Dieu, c’est aussi celui du prêtre. Très homme, le prêtre catholique, à l’instar des divinités vaudou qu’il est payé pour combattre, brutal ou miséricordieux. Il chapitre, rançonne, soutient, prêche la servilité toujours, la revendication parfois. Il exige contrition et respect. Pourquoi pas, puisque entre la sainte Vierge et les saints calendaires se glissent les lwa ? Les deux religions s’imbriquent. On peut avoir un saint patron homologué par l’Eglise apostolique et romaine et, dissimulé derrière, le mèt tèt, votre lwa favori. Agwé, Damballah, Ogou ou Legba paraissent rivaliser victorieusement avec le Père, le Fils et le Saint-Esprit. Peut-être chaque initié, chaque fidèle trouve-t-il là de quoi jongler dans un espace de liberté.
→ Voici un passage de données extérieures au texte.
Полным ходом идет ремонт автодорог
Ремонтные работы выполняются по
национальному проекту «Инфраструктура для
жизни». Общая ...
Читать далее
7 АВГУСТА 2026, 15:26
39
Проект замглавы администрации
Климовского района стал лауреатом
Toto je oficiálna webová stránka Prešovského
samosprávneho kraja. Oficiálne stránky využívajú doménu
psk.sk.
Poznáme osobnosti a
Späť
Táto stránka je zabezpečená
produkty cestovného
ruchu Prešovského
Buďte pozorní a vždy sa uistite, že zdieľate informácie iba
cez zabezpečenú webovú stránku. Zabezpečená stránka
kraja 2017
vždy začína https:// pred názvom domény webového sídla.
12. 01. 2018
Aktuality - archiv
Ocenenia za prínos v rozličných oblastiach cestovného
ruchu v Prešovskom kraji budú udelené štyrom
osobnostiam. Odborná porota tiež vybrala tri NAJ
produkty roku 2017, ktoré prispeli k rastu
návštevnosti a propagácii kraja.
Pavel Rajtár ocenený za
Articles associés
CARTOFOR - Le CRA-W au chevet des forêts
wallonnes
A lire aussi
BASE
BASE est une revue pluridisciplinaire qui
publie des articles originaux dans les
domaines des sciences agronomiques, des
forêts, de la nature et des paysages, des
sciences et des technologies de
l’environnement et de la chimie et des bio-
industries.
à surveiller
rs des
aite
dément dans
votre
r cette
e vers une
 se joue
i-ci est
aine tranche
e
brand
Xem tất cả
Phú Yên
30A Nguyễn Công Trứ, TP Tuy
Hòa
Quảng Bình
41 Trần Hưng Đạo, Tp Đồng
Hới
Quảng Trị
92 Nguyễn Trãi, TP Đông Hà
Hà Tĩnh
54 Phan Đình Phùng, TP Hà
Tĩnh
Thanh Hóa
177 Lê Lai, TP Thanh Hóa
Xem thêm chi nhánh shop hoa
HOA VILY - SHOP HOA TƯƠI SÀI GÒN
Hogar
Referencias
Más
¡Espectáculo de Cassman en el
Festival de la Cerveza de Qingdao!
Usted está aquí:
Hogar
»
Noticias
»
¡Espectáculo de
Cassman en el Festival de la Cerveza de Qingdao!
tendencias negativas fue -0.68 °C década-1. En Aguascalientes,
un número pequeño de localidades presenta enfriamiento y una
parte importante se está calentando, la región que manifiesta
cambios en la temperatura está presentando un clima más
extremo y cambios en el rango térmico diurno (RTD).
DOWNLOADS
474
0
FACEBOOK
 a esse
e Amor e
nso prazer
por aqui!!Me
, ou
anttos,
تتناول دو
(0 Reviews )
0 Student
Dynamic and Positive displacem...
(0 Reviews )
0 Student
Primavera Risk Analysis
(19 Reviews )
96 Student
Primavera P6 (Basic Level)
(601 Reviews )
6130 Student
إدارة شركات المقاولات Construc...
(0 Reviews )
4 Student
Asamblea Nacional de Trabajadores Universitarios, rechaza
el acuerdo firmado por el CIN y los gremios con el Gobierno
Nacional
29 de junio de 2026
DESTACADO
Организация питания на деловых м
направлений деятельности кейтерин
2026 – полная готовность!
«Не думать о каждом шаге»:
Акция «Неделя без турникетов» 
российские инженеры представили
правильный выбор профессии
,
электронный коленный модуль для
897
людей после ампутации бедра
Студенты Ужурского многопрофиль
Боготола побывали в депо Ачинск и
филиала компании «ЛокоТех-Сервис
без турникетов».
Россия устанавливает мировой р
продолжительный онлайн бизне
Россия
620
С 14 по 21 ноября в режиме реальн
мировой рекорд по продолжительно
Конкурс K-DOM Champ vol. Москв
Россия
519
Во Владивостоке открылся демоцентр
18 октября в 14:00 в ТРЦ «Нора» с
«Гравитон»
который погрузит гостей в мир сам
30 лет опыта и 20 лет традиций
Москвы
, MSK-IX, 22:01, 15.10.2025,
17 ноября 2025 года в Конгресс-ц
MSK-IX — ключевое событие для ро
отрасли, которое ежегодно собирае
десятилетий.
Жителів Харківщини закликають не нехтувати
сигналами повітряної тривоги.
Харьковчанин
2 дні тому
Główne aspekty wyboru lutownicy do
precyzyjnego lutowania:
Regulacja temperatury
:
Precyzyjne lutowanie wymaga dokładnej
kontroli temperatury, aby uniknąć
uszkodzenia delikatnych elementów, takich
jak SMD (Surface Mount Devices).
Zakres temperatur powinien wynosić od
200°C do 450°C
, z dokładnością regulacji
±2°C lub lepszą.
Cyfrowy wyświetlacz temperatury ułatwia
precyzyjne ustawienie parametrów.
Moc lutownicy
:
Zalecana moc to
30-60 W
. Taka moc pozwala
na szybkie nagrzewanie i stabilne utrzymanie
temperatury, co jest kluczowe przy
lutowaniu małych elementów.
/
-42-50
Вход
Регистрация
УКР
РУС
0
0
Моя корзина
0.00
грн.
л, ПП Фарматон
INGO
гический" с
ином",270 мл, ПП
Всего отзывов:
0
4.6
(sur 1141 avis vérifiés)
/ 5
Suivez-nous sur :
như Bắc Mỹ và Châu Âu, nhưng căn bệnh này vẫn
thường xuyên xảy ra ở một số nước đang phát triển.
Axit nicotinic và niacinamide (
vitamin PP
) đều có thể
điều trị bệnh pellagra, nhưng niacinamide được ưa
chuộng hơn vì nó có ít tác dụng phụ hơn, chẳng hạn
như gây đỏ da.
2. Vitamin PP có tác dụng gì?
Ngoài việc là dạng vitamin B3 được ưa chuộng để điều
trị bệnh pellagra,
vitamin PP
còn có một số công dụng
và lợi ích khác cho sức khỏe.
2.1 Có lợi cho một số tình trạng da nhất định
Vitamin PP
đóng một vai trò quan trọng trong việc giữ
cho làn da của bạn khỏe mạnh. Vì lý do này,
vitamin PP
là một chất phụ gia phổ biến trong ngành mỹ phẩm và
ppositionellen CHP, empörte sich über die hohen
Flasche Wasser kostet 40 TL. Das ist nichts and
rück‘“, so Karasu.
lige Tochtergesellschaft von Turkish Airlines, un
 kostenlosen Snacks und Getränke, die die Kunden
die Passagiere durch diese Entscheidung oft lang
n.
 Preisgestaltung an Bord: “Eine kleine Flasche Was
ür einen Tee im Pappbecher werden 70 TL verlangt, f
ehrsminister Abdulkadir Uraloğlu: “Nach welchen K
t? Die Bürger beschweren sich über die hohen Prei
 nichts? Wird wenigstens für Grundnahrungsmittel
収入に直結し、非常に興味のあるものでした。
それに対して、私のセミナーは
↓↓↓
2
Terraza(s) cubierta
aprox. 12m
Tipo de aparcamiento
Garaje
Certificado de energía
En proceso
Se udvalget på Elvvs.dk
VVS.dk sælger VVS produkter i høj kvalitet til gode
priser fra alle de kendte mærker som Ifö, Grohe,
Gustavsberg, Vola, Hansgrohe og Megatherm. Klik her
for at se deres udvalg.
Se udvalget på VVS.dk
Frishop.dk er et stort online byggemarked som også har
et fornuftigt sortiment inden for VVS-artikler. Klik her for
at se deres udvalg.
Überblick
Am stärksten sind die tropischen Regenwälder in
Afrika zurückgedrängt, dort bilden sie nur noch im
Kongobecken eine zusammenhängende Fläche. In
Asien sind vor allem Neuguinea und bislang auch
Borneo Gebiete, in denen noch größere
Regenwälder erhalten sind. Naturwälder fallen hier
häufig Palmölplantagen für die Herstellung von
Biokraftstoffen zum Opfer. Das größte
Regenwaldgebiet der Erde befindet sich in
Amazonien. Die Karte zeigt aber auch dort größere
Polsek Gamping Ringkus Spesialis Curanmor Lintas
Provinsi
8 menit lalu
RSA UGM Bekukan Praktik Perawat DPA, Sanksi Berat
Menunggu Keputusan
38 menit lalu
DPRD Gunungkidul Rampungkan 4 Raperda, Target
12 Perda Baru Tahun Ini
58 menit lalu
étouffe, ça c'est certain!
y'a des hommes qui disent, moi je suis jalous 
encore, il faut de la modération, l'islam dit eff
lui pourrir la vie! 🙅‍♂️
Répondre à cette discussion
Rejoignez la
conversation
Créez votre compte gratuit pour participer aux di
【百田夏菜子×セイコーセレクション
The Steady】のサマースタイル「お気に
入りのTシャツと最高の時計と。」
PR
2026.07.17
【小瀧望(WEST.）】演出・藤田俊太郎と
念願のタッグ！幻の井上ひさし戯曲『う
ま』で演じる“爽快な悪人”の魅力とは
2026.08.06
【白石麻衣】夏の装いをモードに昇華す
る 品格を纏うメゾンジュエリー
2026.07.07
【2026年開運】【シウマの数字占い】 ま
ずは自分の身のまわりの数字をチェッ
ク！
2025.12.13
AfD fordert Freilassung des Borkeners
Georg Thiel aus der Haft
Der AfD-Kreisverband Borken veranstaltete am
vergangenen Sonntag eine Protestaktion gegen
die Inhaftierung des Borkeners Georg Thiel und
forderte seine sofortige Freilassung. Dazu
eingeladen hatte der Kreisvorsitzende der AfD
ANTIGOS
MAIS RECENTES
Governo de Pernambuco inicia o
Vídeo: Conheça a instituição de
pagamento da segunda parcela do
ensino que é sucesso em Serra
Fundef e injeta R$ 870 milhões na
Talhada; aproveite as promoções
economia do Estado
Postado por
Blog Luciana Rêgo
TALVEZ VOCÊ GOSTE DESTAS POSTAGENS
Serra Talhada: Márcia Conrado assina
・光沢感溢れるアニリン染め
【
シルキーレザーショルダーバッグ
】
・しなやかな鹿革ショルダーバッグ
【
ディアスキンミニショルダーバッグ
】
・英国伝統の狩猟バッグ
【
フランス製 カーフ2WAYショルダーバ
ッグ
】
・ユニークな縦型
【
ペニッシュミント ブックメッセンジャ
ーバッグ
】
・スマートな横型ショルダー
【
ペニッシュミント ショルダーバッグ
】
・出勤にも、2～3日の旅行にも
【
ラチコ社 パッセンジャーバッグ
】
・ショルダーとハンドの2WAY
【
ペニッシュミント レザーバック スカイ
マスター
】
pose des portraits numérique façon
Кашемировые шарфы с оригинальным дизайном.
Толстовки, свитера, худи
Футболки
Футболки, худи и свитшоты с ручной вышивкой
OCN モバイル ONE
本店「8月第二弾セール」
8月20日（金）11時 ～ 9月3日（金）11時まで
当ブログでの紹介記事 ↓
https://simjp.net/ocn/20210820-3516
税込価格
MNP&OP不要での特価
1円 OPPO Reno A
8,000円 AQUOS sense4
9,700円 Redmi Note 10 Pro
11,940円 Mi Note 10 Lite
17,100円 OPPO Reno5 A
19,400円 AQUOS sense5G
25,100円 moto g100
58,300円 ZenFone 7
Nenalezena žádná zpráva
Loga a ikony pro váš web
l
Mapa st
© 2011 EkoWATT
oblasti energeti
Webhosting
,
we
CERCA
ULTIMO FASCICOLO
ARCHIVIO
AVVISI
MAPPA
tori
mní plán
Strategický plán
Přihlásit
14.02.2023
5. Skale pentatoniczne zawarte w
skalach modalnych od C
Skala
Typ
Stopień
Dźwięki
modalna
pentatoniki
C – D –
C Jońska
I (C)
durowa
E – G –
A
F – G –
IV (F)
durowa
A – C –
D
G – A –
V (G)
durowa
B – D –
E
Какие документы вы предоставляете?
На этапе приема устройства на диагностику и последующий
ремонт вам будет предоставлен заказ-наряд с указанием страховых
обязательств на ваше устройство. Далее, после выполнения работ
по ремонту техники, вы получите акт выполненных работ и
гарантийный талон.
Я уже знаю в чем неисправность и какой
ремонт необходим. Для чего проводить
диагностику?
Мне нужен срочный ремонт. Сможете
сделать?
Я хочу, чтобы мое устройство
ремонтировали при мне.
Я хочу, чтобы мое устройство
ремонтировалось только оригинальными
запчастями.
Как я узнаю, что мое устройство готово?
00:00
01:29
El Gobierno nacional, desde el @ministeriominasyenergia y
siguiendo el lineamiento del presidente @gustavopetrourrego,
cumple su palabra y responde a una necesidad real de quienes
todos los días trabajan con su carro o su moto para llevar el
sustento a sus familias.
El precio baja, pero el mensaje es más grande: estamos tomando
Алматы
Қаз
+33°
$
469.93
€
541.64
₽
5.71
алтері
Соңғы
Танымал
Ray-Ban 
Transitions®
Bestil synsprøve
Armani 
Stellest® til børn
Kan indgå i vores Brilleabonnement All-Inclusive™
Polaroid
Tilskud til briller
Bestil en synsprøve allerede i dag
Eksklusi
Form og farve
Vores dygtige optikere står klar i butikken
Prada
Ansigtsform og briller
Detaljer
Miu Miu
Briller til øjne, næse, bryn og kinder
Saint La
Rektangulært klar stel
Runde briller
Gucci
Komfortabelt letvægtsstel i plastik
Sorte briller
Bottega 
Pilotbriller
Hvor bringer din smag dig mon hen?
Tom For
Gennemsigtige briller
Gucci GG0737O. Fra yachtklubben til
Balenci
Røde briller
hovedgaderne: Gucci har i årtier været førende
La liberté ailleurs se confond avec l’évitement. Résister, c’est retarder l’affrontement. Avec le devoir de regarder ses chaussures, ou ses pieds nus, quand on croise plus puissant que soi. Surtout s’il s’agit des hommes en bleu, grâce à qui « l’homme au chapeau noir et aux lunettes épaisses » sait tout sur tous. Et peut tout contre chacun. Ainsi sont désignés les tonton-macoutes et Duvalier, ou plus généralement le dictateur du moment. A se demander si l’Etat vient après, ou avant les dieux. Vivre, c’est survivre, c’est souffrir, se courber sur les labours ou devant les puissants. C’est croire. Et c’est espérer, quand le parti des Démunis s’impose. Quand on règle, ou qu’on espère régler, sans économie de violence, trente ans de tyrannie féroce (1957-1986). Ce n’est pas écrit dans le texte, mais c’est Aristide qui remplace Duvalier. Et le Prophète finit par ressembler au dictateur aux grosses lunettes. Rien ne change. On leur substitue ensuite Développement, venu dans les fourgons de l’étranger. Concept ou divinité nouvelle ? Développement, développement. Rien ne change.

Eternels résistants, fatalistes et désabusés, les descendants des Mésidor et des Lafleur ? Une rage de vivre dans « un surplace existentiel », pour reprendre l’expression d’un autre écrivain haïtien, René Depestre.

Christophe Wargny

(1Yanick Lahens, Bain de Lune, Sabine Wespieser éditeur, Paris, 2014, 271 pages, 20 euros. Prix Fémina 2014.